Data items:
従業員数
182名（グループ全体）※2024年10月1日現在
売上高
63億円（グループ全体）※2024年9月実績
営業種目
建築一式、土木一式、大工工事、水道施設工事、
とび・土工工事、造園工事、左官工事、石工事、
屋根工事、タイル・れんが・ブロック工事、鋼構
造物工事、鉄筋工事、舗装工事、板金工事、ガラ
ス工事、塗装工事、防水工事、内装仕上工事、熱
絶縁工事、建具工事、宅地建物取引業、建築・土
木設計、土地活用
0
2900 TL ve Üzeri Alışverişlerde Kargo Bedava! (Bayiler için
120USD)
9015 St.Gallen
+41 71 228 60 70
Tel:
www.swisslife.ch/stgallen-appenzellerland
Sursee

---

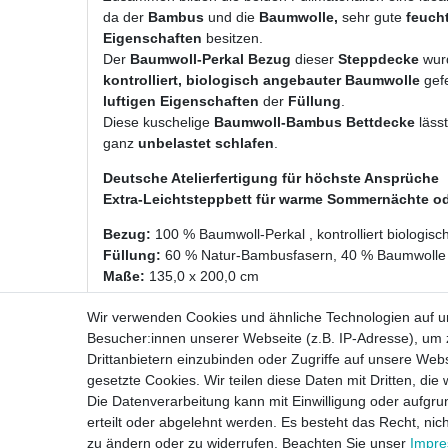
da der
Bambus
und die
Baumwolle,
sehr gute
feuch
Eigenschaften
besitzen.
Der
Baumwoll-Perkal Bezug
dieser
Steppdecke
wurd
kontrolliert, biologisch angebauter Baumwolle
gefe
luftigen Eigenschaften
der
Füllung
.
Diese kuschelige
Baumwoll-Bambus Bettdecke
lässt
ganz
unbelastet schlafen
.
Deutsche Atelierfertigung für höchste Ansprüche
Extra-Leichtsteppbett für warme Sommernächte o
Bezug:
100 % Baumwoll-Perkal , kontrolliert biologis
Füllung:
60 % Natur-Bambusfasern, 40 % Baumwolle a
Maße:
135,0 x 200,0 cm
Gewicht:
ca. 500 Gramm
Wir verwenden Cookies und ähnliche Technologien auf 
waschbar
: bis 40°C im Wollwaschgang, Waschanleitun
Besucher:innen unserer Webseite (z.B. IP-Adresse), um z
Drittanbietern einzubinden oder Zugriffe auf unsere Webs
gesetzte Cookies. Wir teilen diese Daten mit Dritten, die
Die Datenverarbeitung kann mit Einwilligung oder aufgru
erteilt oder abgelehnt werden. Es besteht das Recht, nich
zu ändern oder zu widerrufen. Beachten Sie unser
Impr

> _REQUIRED WORK_
Using the data above, extract exactly the lines from the one that holds "Extra-Leichtsteppbett für warme" to the one that holds "erteilt oder abgelehnt", both ends included, and no others.

> _REPLY TO THE TASK_
Extra-Leichtsteppbett für warme Sommernächte o
Bezug:
100 % Baumwoll-Perkal , kontrolliert biologis
Füllung:
60 % Natur-Bambusfasern, 40 % Baumwolle a
Maße:
135,0 x 200,0 cm
Gewicht:
ca. 500 Gramm
Wir verwenden Cookies und ähnliche Technologien auf 
waschbar
: bis 40°C im Wollwaschgang, Waschanleitun
Besucher:innen unserer Webseite (z.B. IP-Adresse), um z
Drittanbietern einzubinden oder Zugriffe auf unsere Webs
gesetzte Cookies. Wir teilen diese Daten mit Dritten, die
Die Datenverarbeitung kann mit Einwilligung oder aufgru
erteilt oder abgelehnt werden. Es besteht das Recht, nich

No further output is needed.